LiveArea Professional Services gross margin decreased to 43.7% from 44.5% in the three months ended June 30, 2019 and decreased to 43.5% from 44.6% in the six months ended June 30, 2020, compared to the corresponding periods of the prior year. The decrease in gross margin is primarily attributable to higher than expected costs incurred on certain client projects for the six months ended June 30, 2020, increased levels of zero margin pass-through revenue activity as well as the prior year including a higher level of monies earned on direct and indirect technology related product sales.
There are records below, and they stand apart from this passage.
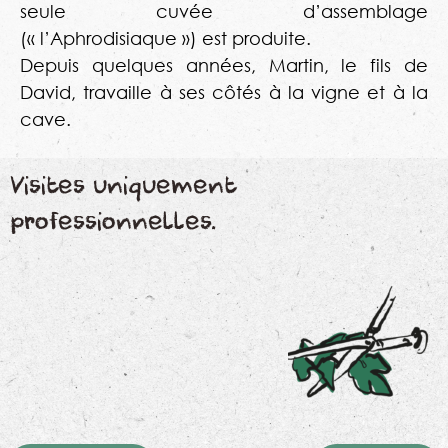
seule cuvée d’assemblage
(« l’Aphrodisiaque ») est produite.
Depuis quelques années, Martin, le fils de
David, travaille à ses côtés à la vigne et à la
cave.
Visites uniquement
professionnelles.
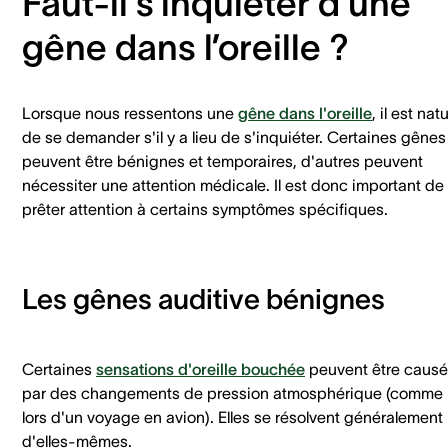
Faut-il s’inquiéter d’une
gêne dans l’oreille ?
Lorsque nous ressentons une
gêne dans l'oreille
, il est nat
de se demander s'il y a lieu de s'inquiéter. Certaines gênes
peuvent être bénignes et temporaires, d'autres peuvent
nécessiter une attention médicale. Il est donc important de
prêter attention à certains symptômes spécifiques.
Les gênes auditive bénignes
Certaines
sensations d'oreille bouchée
peuvent être caus
par des changements de pression atmosphérique (comme
lors d'un voyage en avion). Elles se résolvent généralement
d'elles-mêmes.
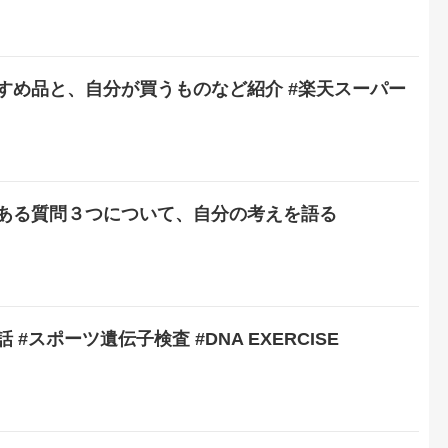
すめ品と、自分が買うものなど紹介 #楽天スーパー
ある質問３つについて、自分の考えを語る
#スポーツ遺伝子検査 #DNA EXERCISE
Direct operating expenses increased by $2.5 million and $2.3 million for the three and six months ended June 30, 2020, respectively, compared to the corresponding periods in 2019. The increase was primarily attributable to increased stock based compensation of $2.3 million and $2.4 million for the three and six months ended June 30, 2020, respectively, compared to $0.1 million and $0.3 million for the same periods in 2019. Excluding this expense, direct operating expenses increased by $0.3 million and $0.2 million for the three and six months ended June 30, 2020, respectively. The increase arose primarily as a result of incremental sales and marketing personnel costs and increased variable compensation expense, partially offset by reduced travel related spend.
Corporate (in thousands, except percentages)
| | | | | | | | | | | | | | | | | | | | | | | | | | | | | | | | | | | | | | | | | | | | | | | |
| Three Months Ended June 30, | | | | | | | | Six Months Ended June 30, | | | | | | |
| 2020 | | 2019 | | Change | | Change % | | 2020 | | 2019 | | Change | | Change % |
Unallocated corporate expenses | $ | 4,836 | | | $ | 4,657 | | | $ | 179 | | | 4 | % | | $ | 10,487 | | | $ | 9,499 | | | $ | 988 | | | 10 | % |
Unallocated corporate expenses increased by $0.2 million and $1.0 million for the three and six months ended June 30, 2020, respectively, compared to the corresponding periods in 2019. There were incremental increases in stock based compensation of $1.6 million, offset by a $1.7 million and $1.1 million reduction to vacation expense for the three and six months ended June 30, respectively. The decrease to vacation expense was primarily related to a change in policy to allow for the introduction of a flexible vacation policy that is not restricted to time earned by the Company for US employees in the second quarter of 2020. Excluding the impacts of these factors, unallocated corporate expenses increased by $0.3 million and $0.5 million for the three and six months ended June 30, 2020, respectively, primarily as a result of increased personnel related costs.
Income Taxes
During the three months ended June 30, 2019, we recorded a tax expense of $0.6 million comprised primarily of $0.4 million related to the majority of our international operations, $0.1 million related to state income taxes, and $0.1 million associated with the tax amortization of goodwill in relation to our 2015 acquisition. A valuation allowance has been provided for the majority of our domestic net deferred tax assets, which are primarily related to our net operating loss carryforwards, and for certain foreign deferred tax assets.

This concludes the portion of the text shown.